Problem to work on: All of the data should be reproduced word for word, though its pictures must be omitted.

Dataset excerpts:
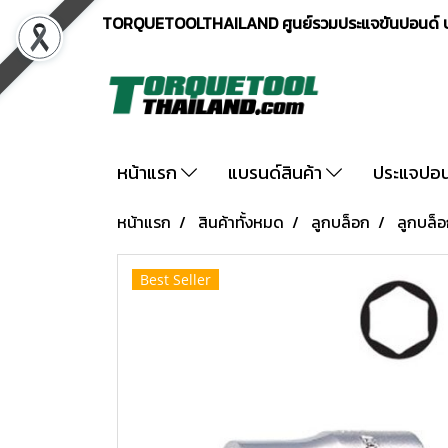
TORQUETOOLTHAILAND ศูนย์รวมประแจขันปอนด์ ปร
หน้าแรก
แบรนด์สินค้า
ประแจปอ
หน้าแรก
สินค้าทั้งหมด
ลูกบล็อก
ลูกบล็อ
Best Seller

Answer for the task:
TORQUETOOLTHAILAND ศูนย์รวมประแจขันปอนด์ ปร
หน้าแรก
แบรนด์สินค้า
ประแจปอ
หน้าแรก
สินค้าทั้งหมด
ลูกบล็อก
ลูกบล็อ
Best Seller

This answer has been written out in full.